Build with
docker build -t eunlg:latest .
Server runs in port 8080. Run docker as
docker run -p 8080:8080 -v <data_path>:/app/data eunlg:latest
where <data_path> is a suitable path for datasets to be stored on the local
system. The dockerfile includes and entrypoint bash script that automatically
downloads the relevant dataframes the system needs.
You can also run preprocess/download_and_preprocess.py to populate said
folder from the EuroStat source data.
With the server running, browse to /documentation/ to view the Swagger API description.
You can select a non-default document planner by supplying the --planner <name>
argument during startup. The most interesting of these is probably the neuralsim
variant, which uses the FinEst BERT model to determine information similarity. Note that
using this planner
- significantly increases the generation times
- requires much more memory, with ~16 gigs recommended
###Formatting, linting, etc.
The project is set up for use of isort, black and flake8.
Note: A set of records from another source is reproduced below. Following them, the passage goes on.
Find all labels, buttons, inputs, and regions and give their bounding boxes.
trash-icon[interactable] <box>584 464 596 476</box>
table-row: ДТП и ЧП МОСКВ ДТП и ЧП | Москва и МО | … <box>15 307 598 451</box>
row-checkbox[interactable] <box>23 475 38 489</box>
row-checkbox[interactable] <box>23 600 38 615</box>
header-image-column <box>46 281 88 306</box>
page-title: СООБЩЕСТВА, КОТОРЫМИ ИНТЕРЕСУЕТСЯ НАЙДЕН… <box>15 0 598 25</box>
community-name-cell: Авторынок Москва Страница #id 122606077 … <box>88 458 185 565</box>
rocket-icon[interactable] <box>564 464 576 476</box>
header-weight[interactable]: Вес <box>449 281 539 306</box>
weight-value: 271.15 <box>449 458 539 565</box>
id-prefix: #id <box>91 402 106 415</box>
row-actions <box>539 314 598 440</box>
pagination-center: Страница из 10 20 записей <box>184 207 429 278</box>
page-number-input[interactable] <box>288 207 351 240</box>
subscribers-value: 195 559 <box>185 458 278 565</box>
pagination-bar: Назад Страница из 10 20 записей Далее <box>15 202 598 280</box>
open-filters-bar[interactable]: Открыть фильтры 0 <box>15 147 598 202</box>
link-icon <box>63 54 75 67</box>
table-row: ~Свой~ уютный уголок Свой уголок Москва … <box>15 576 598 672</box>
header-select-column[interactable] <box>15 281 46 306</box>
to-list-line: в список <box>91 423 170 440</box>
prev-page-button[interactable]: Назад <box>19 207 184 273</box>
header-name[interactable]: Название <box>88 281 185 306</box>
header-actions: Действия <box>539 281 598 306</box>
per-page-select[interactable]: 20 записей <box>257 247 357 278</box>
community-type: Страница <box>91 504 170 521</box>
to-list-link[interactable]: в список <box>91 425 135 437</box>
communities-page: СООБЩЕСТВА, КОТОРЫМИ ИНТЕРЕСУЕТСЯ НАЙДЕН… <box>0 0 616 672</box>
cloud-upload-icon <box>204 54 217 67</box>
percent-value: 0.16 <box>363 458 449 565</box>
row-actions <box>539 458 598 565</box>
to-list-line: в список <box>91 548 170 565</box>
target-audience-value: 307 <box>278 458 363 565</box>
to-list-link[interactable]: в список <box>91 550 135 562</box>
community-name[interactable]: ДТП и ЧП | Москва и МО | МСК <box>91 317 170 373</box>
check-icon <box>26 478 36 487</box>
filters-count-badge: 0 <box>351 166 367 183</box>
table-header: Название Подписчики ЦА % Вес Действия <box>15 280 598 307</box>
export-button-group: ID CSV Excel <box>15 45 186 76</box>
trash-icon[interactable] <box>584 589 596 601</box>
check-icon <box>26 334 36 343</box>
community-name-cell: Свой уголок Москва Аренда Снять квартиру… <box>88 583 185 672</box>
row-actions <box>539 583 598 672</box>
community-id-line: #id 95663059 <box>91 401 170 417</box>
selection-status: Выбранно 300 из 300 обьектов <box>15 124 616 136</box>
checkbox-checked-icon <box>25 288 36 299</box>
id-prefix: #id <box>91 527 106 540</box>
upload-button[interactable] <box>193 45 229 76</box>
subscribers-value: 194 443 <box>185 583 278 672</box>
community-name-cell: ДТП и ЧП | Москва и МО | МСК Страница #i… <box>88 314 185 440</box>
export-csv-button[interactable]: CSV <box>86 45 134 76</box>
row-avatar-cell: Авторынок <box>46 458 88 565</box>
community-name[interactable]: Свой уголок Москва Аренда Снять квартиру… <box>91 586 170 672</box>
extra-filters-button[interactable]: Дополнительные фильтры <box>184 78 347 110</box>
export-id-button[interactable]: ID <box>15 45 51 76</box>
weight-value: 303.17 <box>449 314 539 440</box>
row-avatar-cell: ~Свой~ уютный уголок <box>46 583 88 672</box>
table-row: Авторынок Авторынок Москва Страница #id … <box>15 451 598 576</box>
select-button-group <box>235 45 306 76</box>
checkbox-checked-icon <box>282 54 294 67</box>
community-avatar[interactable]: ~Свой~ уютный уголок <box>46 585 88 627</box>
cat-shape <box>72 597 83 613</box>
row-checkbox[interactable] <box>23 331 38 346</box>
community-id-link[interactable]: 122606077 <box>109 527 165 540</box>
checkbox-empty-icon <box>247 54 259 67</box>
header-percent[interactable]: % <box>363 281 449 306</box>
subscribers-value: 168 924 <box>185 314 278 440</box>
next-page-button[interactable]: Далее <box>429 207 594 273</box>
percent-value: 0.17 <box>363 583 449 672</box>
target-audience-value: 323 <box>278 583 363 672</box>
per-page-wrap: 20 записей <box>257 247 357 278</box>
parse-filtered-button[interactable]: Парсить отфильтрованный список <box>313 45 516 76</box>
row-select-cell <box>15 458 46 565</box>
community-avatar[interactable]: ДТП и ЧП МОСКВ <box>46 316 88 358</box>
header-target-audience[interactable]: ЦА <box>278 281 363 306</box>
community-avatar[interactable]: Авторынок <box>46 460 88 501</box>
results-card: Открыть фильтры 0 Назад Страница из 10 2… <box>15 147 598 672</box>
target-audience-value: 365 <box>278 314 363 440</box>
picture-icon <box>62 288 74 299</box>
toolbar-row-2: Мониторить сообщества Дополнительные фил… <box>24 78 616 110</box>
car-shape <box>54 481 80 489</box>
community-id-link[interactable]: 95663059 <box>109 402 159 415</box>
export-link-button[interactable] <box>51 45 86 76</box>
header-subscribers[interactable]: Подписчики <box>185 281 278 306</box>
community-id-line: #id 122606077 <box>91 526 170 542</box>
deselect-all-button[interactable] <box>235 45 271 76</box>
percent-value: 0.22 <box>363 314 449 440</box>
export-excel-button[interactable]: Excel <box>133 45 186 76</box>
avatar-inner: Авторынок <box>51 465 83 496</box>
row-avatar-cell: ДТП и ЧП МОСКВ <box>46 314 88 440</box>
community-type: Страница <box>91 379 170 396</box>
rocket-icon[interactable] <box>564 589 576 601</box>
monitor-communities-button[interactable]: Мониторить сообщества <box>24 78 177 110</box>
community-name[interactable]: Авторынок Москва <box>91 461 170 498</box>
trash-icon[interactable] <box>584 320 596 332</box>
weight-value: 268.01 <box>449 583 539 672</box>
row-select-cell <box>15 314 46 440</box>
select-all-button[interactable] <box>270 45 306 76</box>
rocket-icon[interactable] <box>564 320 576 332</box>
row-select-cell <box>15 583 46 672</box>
It's notable that isort is only used to order the imports (something black
can't do), but black's formatting is to be preferred over isort. What this
means is that black must be ran after isort.
Manually run the formatters and linting with
$ isort -rc . && black . && flake8 .
You can run
$ pre-commit install
to force git to run both black and flake8 for you before it allows you to commit.
For licensing/copyright information on the Eurostat datasets, and limitations on the commercial use of specific subsets of that data, see https://ec.europa.eu/eurostat/about/policies/copyright
The code contained in this repository is licensed as described in the LICENSE file.